**Exercise aim:** From the line with "Крышка пуш-пул 28/410" through the line with "использовании, но и", repeat the entries verbatim, both end lines included, and add nothing.

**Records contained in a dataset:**
■ ■ ■ ■ ■

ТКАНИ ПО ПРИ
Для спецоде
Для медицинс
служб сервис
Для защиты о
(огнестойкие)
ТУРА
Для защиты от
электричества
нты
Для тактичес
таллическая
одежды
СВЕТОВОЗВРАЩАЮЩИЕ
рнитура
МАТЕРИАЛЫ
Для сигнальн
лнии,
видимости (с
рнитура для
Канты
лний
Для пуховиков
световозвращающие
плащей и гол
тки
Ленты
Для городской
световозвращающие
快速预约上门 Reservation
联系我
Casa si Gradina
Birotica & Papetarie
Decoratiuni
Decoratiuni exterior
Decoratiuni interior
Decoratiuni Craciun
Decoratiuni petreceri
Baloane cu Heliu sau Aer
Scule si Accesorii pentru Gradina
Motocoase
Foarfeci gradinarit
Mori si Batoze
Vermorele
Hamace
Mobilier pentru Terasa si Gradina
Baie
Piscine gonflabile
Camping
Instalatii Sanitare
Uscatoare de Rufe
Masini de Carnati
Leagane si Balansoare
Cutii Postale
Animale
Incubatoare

■ ■ ■ ■ ■

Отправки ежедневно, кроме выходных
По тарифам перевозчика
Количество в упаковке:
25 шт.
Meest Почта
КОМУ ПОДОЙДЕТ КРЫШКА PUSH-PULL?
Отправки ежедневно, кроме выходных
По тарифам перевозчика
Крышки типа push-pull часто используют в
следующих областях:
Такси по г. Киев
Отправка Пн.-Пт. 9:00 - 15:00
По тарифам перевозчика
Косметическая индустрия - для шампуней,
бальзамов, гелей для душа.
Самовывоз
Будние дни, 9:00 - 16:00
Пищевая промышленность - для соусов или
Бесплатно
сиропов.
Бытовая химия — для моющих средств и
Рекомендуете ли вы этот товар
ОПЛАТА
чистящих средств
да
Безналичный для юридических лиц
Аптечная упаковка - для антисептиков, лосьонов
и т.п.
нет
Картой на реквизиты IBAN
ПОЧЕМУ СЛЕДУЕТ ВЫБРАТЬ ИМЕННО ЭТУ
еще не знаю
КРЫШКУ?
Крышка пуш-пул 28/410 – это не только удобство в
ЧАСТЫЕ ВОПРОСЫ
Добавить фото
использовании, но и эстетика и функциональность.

■ ■ ■ ■ ■

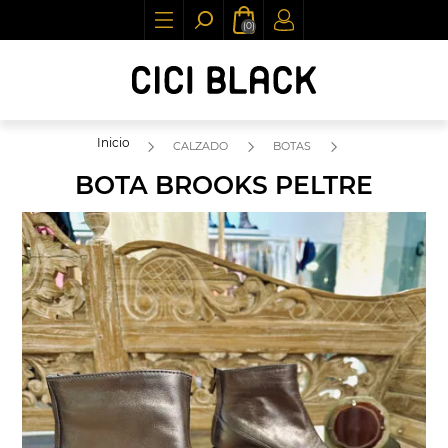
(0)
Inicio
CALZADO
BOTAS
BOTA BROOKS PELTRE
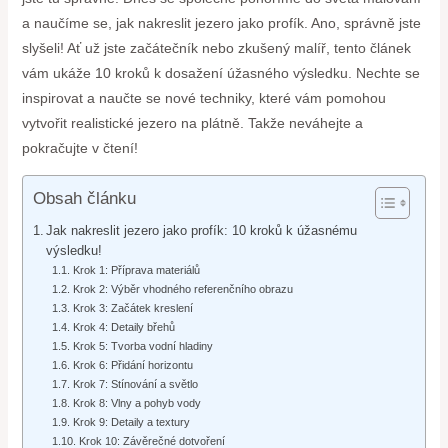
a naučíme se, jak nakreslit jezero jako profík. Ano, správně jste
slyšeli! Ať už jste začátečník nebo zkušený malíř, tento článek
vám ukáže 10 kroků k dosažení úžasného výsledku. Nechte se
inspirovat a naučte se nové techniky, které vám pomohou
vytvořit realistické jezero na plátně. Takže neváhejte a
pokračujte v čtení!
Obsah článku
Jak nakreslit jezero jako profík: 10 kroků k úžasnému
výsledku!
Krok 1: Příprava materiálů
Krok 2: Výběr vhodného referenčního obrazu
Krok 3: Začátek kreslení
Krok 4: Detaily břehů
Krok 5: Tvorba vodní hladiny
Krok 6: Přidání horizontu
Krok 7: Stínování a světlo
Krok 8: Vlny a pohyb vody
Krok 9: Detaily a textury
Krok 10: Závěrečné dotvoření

■ ■ ■ ■ ■

**Exercise response:**
Крышка пуш-пул 28/410 – это не только удобство в
ЧАСТЫЕ ВОПРОСЫ
Добавить фото
использовании, но и эстетика и функциональность.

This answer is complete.